Top of Extracted information

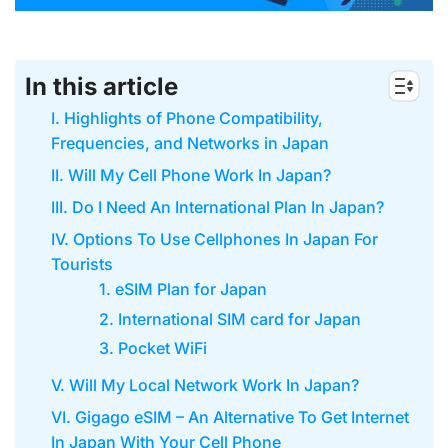
In this article
I. Highlights of Phone Compatibility,
Frequencies, and Networks in Japan
II. Will My Cell Phone Work In Japan?
III. Do I Need An International Plan In Japan?
IV. Options To Use Cellphones In Japan For
Tourists
1. eSIM Plan for Japan
2. International SIM card for Japan
3. Pocket WiFi
V. Will My Local Network Work In Japan?
VI. Gigago eSIM – An Alternative To Get Internet
In Japan With Your Cell Phone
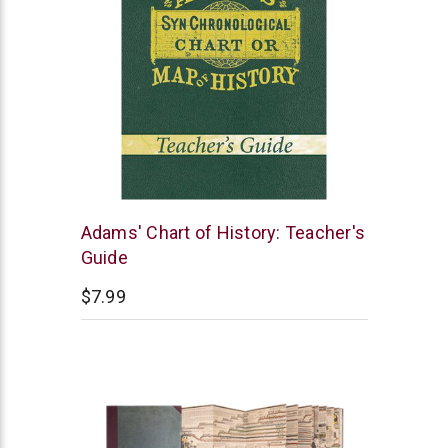
Master
Adams' Chart of History: Teacher's
Books
Guide
$7.99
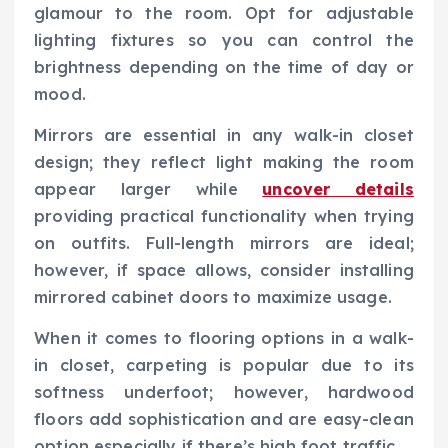
glamour to the room. Opt for adjustable
lighting fixtures so you can control the
brightness depending on the time of day or
mood.
Mirrors are essential in any walk-in closet
design; they reflect light making the room
appear larger while
uncover details
providing practical functionality when trying
on outfits. Full-length mirrors are ideal;
however, if space allows, consider installing
mirrored cabinet doors to maximize usage.
When it comes to flooring options in a walk-
in closet, carpeting is popular due to its
softness underfoot; however, hardwood
floors add sophistication and are easy-clean
option especially if there’s high foot traffic.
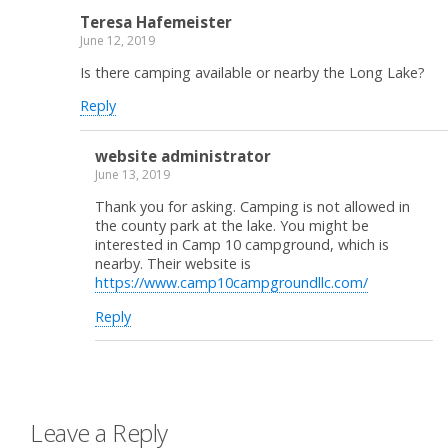
Teresa Hafemeister
June 12, 2019
Is there camping available or nearby the Long Lake?
Reply
website administrator
June 13, 2019
Thank you for asking. Camping is not allowed in
the county park at the lake. You might be
interested in Camp 10 campground, which is
nearby. Their website is
https://www.camp10campgroundllc.com/
Reply
Leave a Reply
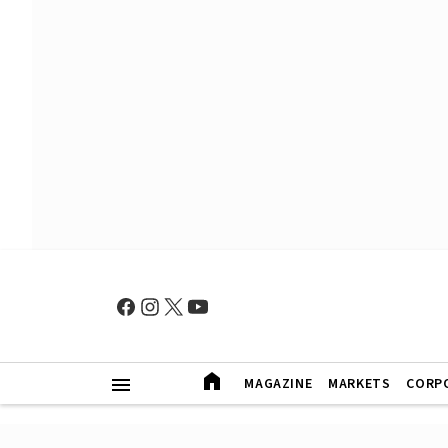
MAGAZINE
MARKETS
CORP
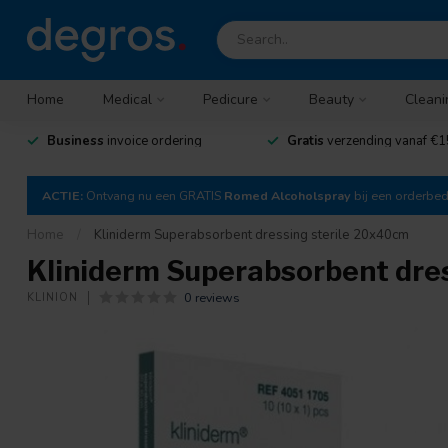
Home
Medical
Pedicure
Beauty
Cleani
Business
invoice ordering
Gratis
verzending vanaf €1
ACTIE:
Ontvang nu een GRATIS
Romed Alcoholspray
bij een orderbe
Home
/
Kliniderm Superabsorbent dressing sterile 20x40cm
Kliniderm Superabsorbent dre
0 reviews
KLINION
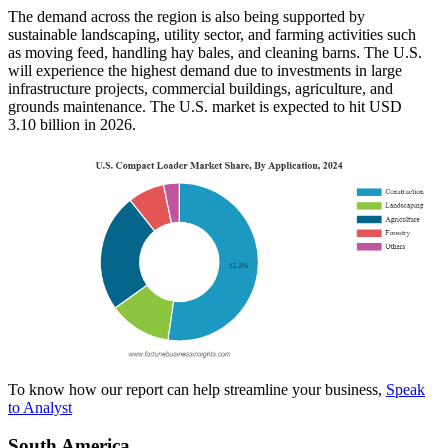
The demand across the region is also being supported by
sustainable landscaping, utility sector, and farming activities such
as moving feed, handling hay bales, and cleaning barns. The U.S.
will experience the highest demand due to investments in large
infrastructure projects, commercial buildings, agriculture, and
grounds maintenance. The U.S. market is expected to hit USD
3.10
billion in 2026.
To know how our report can help streamline your business,
Speak
to Analyst
South America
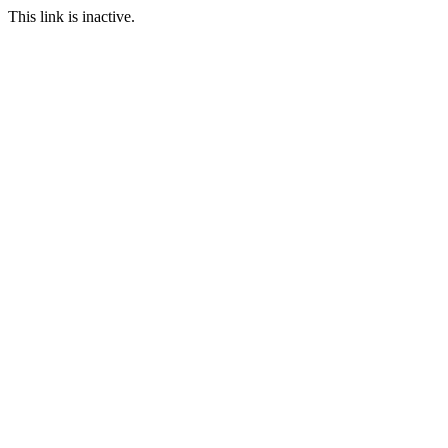
This link is inactive.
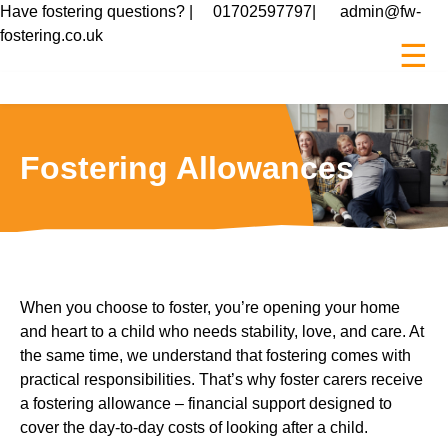
Have fostering questions? |
01702597797
|
admin@fw-
fostering.co.uk
☰
Fostering Allowances
When you choose to foster, you’re opening your home
and heart to a child who needs stability, love, and care. At
the same time, we understand that fostering comes with
practical responsibilities. That’s why foster carers receive
a fostering allowance – financial support designed to
cover the day-to-day costs of looking after a child.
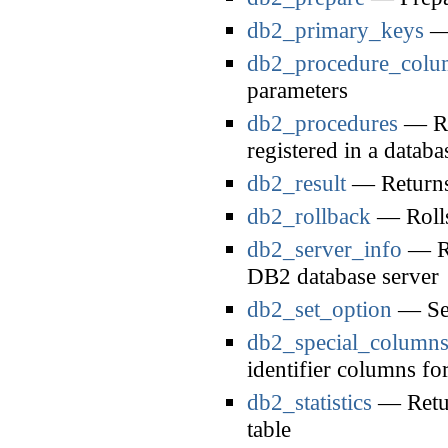
db2_primary_keys
— 
db2_procedure_colu
parameters
db2_procedures
— Ret
registered in a databa
db2_result
— Returns 
db2_rollback
— Rolls
db2_server_info
— Re
DB2 database server
db2_set_option
— Set
db2_special_column
identifier columns for
db2_statistics
— Return
table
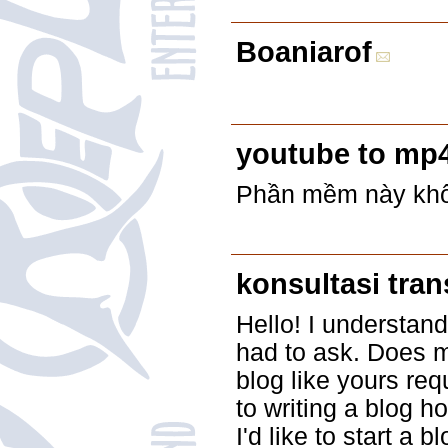
Boaniarof
youtube to mp
Phần mềm này khôn
konsultasi tra
Hello! I understand
had to ask. Does m
blog like yours req
to writing a blog ho
I'd like to start a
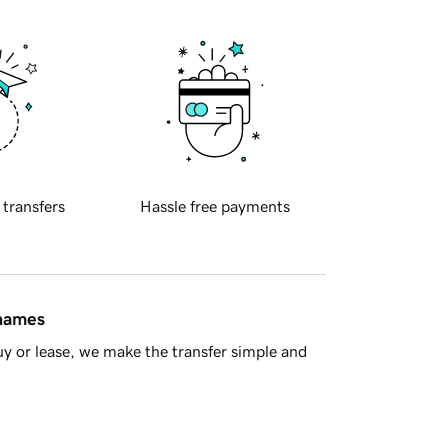
 transfers
Hassle free payments
 names
y or lease, we make the transfer simple and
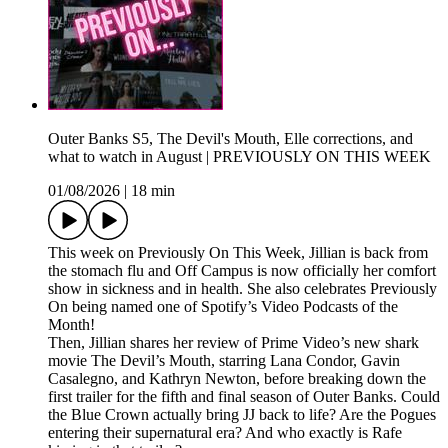
Outer Banks S5, The Devil's Mouth, Elle corrections, and
what to watch in August | PREVIOUSLY ON THIS WEEK
01/08/2026
|
18 min
This week on Previously On This Week, Jillian is back from
the stomach flu and Off Campus is now officially her comfort
show in sickness and in health. She also celebrates Previously
On being named one of Spotify’s Video Podcasts of the
Month!
Then, Jillian shares her review of Prime Video’s new shark
movie The Devil’s Mouth, starring Lana Condor, Gavin
Casalegno, and Kathryn Newton, before breaking down the
first trailer for the fifth and final season of Outer Banks. Could
the Blue Crown actually bring JJ back to life? Are the Pogues
entering their supernatural era? And who exactly is Rafe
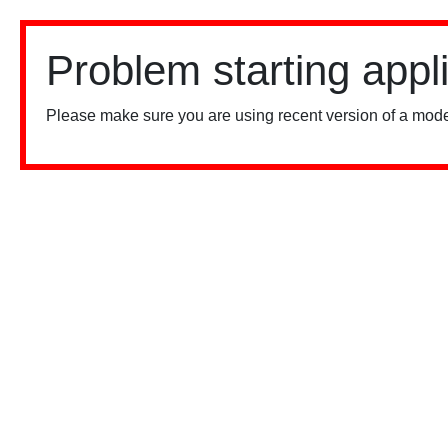
Problem starting appl
Please make sure you are using recent version of a mode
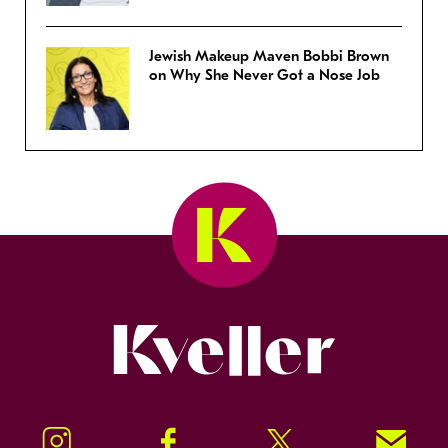
Jewish Makeup Maven Bobbi Brown
on Why She Never Got a Nose Job
Kveller
Instagram
Facebook
Twitter
Signup!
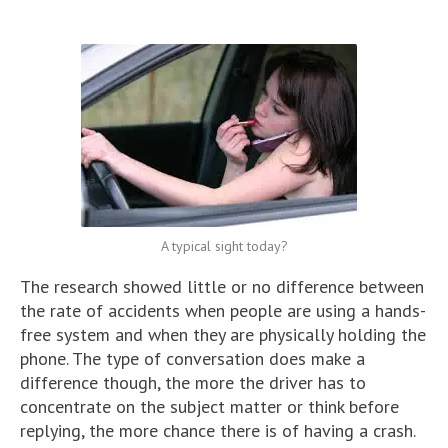
A typical sight today?
The research showed little or no difference between
the rate of accidents when people are using a hands-
free system and when they are physically holding the
phone. The type of conversation does make a
difference though, the more the driver has to
concentrate on the subject matter or think before
replying, the more chance there is of having a crash.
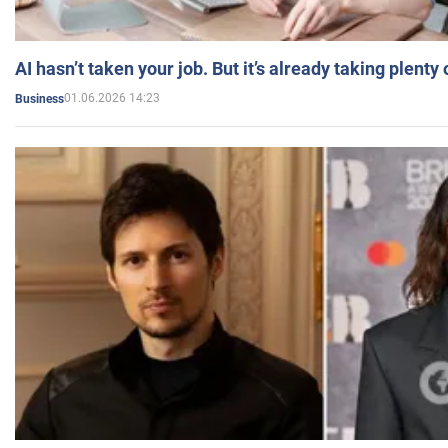
AI hasn’t taken your job. But it’s already taking plent
01.06.2026 14:23
Business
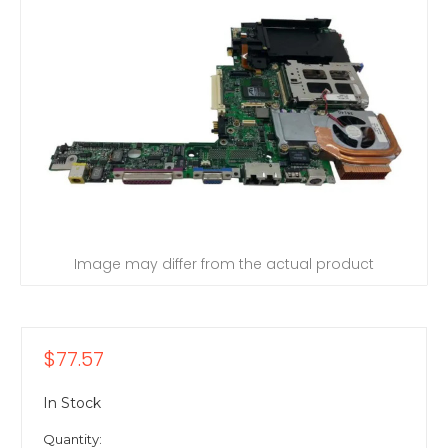
Image may differ from the actual product
$77.57
In Stock
Quantity:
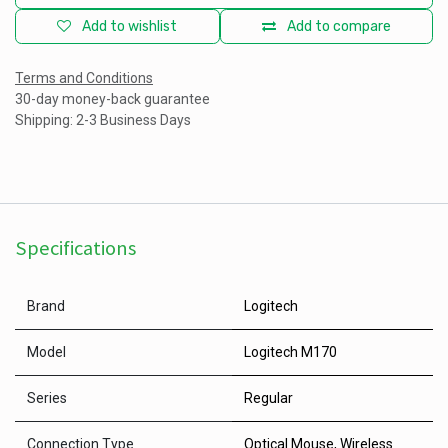
Add to wishlist
Add to compare
Terms and Conditions
30-day money-back guarantee
Shipping: 2-3 Business Days
Specifications
Brand
Logitech
Model
Logitech M170
Series
Regular
Connection Type
Optical Mouse
,
Wireless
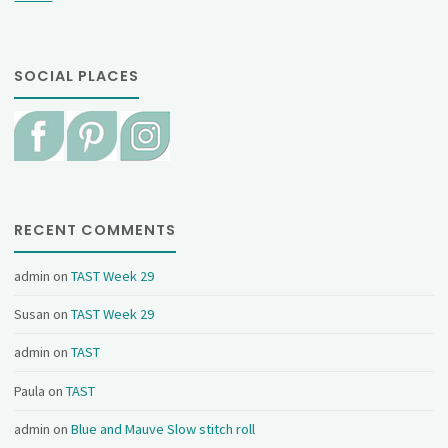
SOCIAL PLACES
RECENT COMMENTS
admin
on
TAST Week 29
Susan
on
TAST Week 29
admin
on
TAST
Paula
on
TAST
admin
on
Blue and Mauve Slow stitch roll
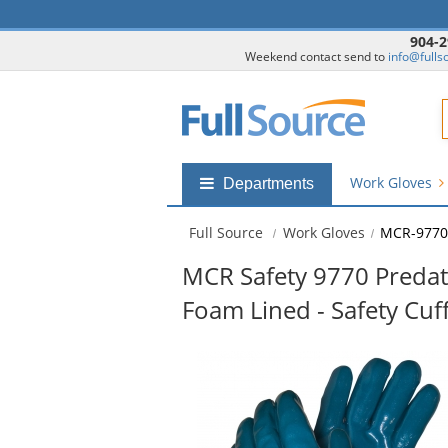
904-2
Weekend contact send to
info@fulls
F
Work Gloves
Shop
Departments
by
departments
Full Source
Work Gloves
MCR-9770
submenu
MCR Safety 9770 Predator
Foam Lined - Safety Cuf
This
is
a
carousel
with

Bottom of Extracted information

The lines to return are those in the entries above that hold "more".

**Finished exercise:**
difference though, the more the driver has to
replying, the more chance there is of having a crash.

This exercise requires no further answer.